> WHAT IS EXPECTED:
The complete listing should be restated exactly.

> SUPPLIED RECORDS:
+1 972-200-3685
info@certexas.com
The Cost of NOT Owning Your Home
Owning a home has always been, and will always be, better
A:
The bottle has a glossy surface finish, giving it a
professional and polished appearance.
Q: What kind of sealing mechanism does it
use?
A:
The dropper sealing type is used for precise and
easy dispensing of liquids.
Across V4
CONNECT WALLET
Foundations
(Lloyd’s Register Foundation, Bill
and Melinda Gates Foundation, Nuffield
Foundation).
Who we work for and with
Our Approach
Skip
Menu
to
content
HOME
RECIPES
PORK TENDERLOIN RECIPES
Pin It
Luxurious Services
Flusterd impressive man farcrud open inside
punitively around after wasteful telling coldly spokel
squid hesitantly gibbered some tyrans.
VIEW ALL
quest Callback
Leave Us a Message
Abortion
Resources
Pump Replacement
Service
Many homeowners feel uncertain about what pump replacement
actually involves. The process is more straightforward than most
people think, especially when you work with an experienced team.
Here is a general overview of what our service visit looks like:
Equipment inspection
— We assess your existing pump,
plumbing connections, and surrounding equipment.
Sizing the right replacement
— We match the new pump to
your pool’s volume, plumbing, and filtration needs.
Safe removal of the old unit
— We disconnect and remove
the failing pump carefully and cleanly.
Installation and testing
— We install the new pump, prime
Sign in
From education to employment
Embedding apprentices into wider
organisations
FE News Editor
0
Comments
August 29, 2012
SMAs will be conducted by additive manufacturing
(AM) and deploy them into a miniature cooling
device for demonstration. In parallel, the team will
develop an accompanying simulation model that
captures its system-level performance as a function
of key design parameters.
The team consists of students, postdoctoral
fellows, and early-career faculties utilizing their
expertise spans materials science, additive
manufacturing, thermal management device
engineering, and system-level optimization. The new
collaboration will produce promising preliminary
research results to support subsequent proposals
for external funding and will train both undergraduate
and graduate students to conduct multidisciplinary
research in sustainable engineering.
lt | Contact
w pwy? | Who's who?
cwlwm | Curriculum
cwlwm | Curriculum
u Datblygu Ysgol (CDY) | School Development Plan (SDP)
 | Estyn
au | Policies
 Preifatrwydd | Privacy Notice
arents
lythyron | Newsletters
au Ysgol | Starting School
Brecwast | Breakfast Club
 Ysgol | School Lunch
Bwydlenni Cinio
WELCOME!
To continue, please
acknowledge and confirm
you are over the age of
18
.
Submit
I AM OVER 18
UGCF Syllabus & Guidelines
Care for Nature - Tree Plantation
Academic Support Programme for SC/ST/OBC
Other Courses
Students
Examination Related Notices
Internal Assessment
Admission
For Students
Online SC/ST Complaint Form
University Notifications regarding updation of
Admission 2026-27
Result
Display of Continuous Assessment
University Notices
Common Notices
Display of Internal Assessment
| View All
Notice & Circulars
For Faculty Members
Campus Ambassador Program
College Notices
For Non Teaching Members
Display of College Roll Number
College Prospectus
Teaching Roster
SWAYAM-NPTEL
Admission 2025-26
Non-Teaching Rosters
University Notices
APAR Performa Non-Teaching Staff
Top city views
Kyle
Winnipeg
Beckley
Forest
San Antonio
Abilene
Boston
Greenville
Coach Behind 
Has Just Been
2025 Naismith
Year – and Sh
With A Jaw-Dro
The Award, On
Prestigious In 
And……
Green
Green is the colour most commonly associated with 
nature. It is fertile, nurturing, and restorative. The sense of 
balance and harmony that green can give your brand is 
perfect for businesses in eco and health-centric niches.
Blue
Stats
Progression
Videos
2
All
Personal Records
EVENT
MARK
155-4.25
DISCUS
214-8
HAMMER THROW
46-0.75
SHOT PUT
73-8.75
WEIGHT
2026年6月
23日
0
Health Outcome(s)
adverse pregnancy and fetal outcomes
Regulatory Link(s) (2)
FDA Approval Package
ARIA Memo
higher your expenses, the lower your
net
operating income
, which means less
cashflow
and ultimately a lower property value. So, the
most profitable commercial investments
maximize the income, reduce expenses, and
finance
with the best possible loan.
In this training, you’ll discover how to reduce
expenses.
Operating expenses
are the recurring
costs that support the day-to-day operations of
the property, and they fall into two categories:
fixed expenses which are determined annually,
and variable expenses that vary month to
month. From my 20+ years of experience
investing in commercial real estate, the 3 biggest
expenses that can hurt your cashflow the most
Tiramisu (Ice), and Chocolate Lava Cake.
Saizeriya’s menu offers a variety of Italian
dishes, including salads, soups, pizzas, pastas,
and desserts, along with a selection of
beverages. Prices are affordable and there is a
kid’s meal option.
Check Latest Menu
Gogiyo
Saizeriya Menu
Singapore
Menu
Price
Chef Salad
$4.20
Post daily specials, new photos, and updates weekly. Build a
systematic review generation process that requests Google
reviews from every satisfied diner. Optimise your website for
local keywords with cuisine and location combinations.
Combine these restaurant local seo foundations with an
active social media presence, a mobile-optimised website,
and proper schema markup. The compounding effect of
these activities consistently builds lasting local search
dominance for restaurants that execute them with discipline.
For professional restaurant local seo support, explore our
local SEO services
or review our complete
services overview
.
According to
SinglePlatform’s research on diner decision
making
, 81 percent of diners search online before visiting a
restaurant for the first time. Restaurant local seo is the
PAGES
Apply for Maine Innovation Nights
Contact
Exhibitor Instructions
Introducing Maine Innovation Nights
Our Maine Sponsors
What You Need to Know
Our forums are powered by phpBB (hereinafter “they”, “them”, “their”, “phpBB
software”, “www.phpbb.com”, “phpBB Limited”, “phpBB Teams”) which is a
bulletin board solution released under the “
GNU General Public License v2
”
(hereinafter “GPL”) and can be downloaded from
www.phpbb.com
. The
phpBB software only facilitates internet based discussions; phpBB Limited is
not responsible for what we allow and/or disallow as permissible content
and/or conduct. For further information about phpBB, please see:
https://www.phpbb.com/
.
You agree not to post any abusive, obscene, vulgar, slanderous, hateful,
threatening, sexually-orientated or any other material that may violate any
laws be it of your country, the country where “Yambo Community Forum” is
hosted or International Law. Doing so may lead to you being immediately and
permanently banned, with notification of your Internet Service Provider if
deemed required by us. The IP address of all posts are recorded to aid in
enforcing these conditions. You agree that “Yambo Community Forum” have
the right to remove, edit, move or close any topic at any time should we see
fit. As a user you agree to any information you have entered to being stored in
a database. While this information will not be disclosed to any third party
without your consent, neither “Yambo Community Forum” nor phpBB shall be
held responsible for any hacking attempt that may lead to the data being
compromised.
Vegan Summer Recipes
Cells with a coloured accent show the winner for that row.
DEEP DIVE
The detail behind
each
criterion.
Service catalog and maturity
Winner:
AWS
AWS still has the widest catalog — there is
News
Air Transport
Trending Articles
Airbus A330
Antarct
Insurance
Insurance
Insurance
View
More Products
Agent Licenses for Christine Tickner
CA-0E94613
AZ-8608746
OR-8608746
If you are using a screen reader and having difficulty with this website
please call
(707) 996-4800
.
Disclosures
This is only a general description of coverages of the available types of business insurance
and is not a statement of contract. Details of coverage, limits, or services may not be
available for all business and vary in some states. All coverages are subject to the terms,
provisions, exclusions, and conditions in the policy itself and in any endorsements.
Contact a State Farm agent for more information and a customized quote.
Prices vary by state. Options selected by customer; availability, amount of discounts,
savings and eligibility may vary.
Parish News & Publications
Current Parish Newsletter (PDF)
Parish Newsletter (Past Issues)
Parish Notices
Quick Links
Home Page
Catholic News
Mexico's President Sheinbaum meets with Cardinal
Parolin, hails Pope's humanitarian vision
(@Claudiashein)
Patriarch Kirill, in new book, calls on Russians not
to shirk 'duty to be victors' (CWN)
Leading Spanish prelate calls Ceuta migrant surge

> RESPONSE:
+1 972-200-3685
info@certexas.com
The Cost of NOT Owning Your Home
Owning a home has always been, and will always be, better
A:
The bottle has a glossy surface finish, giving it a
professional and polished appearance.
Q: What kind of sealing mechanism does it
use?
A:
The dropper sealing type is used for precise and
easy dispensing of liquids.
Across V4
CONNECT WALLET
Foundations
(Lloyd’s Register Foundation, Bill
and Melinda Gates Foundation, Nuffield
Foundation).
Who we work for and with
Our Approach
Skip
Menu
to
content
HOME
RECIPES
PORK TENDERLOIN RECIPES
Pin It
Luxurious Services
Flusterd impressive man farcrud open inside
punitively around after wasteful telling coldly spokel
squid hesitantly gibbered some tyrans.
VIEW ALL
quest Callback
Leave Us a Message
Abortion
Resources
Pump Replacement
Service
Many homeowners feel uncertain about what pump replacement
actually involves. The process is more straightforward than most
people think, especially when you work with an experienced team.
Here is a general overview of what our service visit looks like:
Equipment inspection
— We assess your existing pump,
plumbing connections, and surrounding equipment.
Sizing the right replacement
— We match the new pump to
your pool’s volume, plumbing, and filtration needs.
Safe removal of the old unit
— We disconnect and remove
the failing pump carefully and cleanly.
Installation and testing
— We install the new pump, prime
Sign in
From education to employment
Embedding apprentices into wider
organisations
FE News Editor
0
Comments
August 29, 2012
SMAs will be conducted by additive manufacturing
(AM) and deploy them into a miniature cooling
device for demonstration. In parallel, the team will
develop an accompanying simulation model that
captures its system-level performance as a function
of key design parameters.
The team consists of students, postdoctoral
fellows, and early-career faculties utilizing their
expertise spans materials science, additive
manufacturing, thermal management device
engineering, and system-level optimization. The new
collaboration will produce promising preliminary
research results to support subsequent proposals
for external funding and will train both undergraduate
and graduate students to conduct multidisciplinary
research in sustainable engineering.
lt | Contact
w pwy? | Who's who?
cwlwm | Curriculum
cwlwm | Curriculum
u Datblygu Ysgol (CDY) | School Development Plan (SDP)
 | Estyn
au | Policies
 Preifatrwydd | Privacy Notice
arents
lythyron | Newsletters
au Ysgol | Starting School
Brecwast | Breakfast Club
 Ysgol | School Lunch
Bwydlenni Cinio
WELCOME!
To continue, please
acknowledge and confirm
you are over the age of
18
.
Submit
I AM OVER 18
UGCF Syllabus & Guidelines
Care for Nature - Tree Plantation
Academic Support Programme for SC/ST/OBC
Other Courses
Students
Examination Related Notices
Internal Assessment
Admission
For Students
Online SC/ST Complaint Form
University Notifications regarding updation of
Admission 2026-27
Result
Display of Continuous Assessment
University Notices
Common Notices
Display of Internal Assessment
| View All
Notice & Circulars
For Faculty Members
Campus Ambassador Program
College Notices
For Non Teaching Members
Display of College Roll Number
College Prospectus
Teaching Roster
SWAYAM-NPTEL
Admission 2025-26
Non-Teaching Rosters
University Notices
APAR Performa Non-Teaching Staff
Top city views
Kyle
Winnipeg
Beckley
Forest
San Antonio
Abilene
Boston
Greenville
Coach Behind 
Has Just Been
2025 Naismith
Year – and Sh
With A Jaw-Dro
The Award, On
Prestigious In 
And……
Green
Green is the colour most commonly associated with 
nature. It is fertile, nurturing, and restorative. The sense of 
balance and harmony that green can give your brand is 
perfect for businesses in eco and health-centric niches.
Blue
Stats
Progression
Videos
2
All
Personal Records
EVENT
MARK
155-4.25
DISCUS
214-8
HAMMER THROW
46-0.75
SHOT PUT
73-8.75
WEIGHT
2026年6月
23日
0
Health Outcome(s)
adverse pregnancy and fetal outcomes
Regulatory Link(s) (2)
FDA Approval Package
ARIA Memo
higher your expenses, the lower your
net
operating income
, which means less
cashflow
and ultimately a lower property value. So, the
most profitable commercial investments
maximize the income, reduce expenses, and
finance
with the best possible loan.
In this training, you’ll discover how to reduce
expenses.
Operating expenses
are the recurring
costs that support the day-to-day operations of
the property, and they fall into two categories:
fixed expenses which are determined annually,
and variable expenses that vary month to
month. From my 20+ years of experience
investing in commercial real estate, the 3 biggest
expenses that can hurt your cashflow the most
Tiramisu (Ice), and Chocolate Lava Cake.
Saizeriya’s menu offers a variety of Italian
dishes, including salads, soups, pizzas, pastas,
and desserts, along with a selection of
beverages. Prices are affordable and there is a
kid’s meal option.
Check Latest Menu
Gogiyo
Saizeriya Menu
Singapore
Menu
Price
Chef Salad
$4.20
Post daily specials, new photos, and updates weekly. Build a
systematic review generation process that requests Google
reviews from every satisfied diner. Optimise your website for
local keywords with cuisine and location combinations.
Combine these restaurant local seo foundations with an
active social media presence, a mobile-optimised website,
and proper schema markup. The compounding effect of
these activities consistently builds lasting local search
dominance for restaurants that execute them with discipline.
For professional restaurant local seo support, explore our
local SEO services
or review our complete
services overview
.
According to
SinglePlatform’s research on diner decision
making
, 81 percent of diners search online before visiting a
restaurant for the first time. Restaurant local seo is the
PAGES
Apply for Maine Innovation Nights
Contact
Exhibitor Instructions
Introducing Maine Innovation Nights
Our Maine Sponsors
What You Need to Know
Our forums are powered by phpBB (hereinafter “they”, “them”, “their”, “phpBB
software”, “www.phpbb.com”, “phpBB Limited”, “phpBB Teams”) which is a
bulletin board solution released under the “
GNU General Public License v2
”
(hereinafter “GPL”) and can be downloaded from
www.phpbb.com
. The
phpBB software only facilitates internet based discussions; phpBB Limited is
not responsible for what we allow and/or disallow as permissible content
and/or conduct. For further information about phpBB, please see:
https://www.phpbb.com/
.
You agree not to post any abusive, obscene, vulgar, slanderous, hateful,
threatening, sexually-orientated or any other material that may violate any
laws be it of your country, the country where “Yambo Community Forum” is
hosted or International Law. Doing so may lead to you being immediately and
permanently banned, with notification of your Internet Service Provider if
deemed required by us. The IP address of all posts are recorded to aid in
enforcing these conditions. You agree that “Yambo Community Forum” have
the right to remove, edit, move or close any topic at any time should we see
fit. As a user you agree to any information you have entered to being stored in
a database. While this information will not be disclosed to any third party
without your consent, neither “Yambo Community Forum” nor phpBB shall be
held responsible for any hacking attempt that may lead to the data being
compromised.
Vegan Summer Recipes
Cells with a coloured accent show the winner for that row.
DEEP DIVE
The detail behind
each
criterion.
Service catalog and maturity
Winner:
AWS
AWS still has the widest catalog — there is
News
Air Transport
Trending Articles
Airbus A330
Antarct
Insurance
Insurance
Insurance
View
More Products
Agent Licenses for Christine Tickner
CA-0E94613
AZ-8608746
OR-8608746
If you are using a screen reader and having difficulty with this website
please call
(707) 996-4800
.
Disclosures
This is only a general description of coverages of the available types of business insurance
and is not a statement of contract. Details of coverage, limits, or services may not be
available for all business and vary in some states. All coverages are subject to the terms,
provisions, exclusions, and conditions in the policy itself and in any endorsements.
Contact a State Farm agent for more information and a customized quote.
Prices vary by state. Options selected by customer; availability, amount of discounts,
savings and eligibility may vary.
Parish News & Publications
Current Parish Newsletter (PDF)
Parish Newsletter (Past Issues)
Parish Notices
Quick Links
Home Page
Catholic News
Mexico's President Sheinbaum meets with Cardinal
Parolin, hails Pope's humanitarian vision
(@Claudiashein)
Patriarch Kirill, in new book, calls on Russians not
to shirk 'duty to be victors' (CWN)
Leading Spanish prelate calls Ceuta migrant surge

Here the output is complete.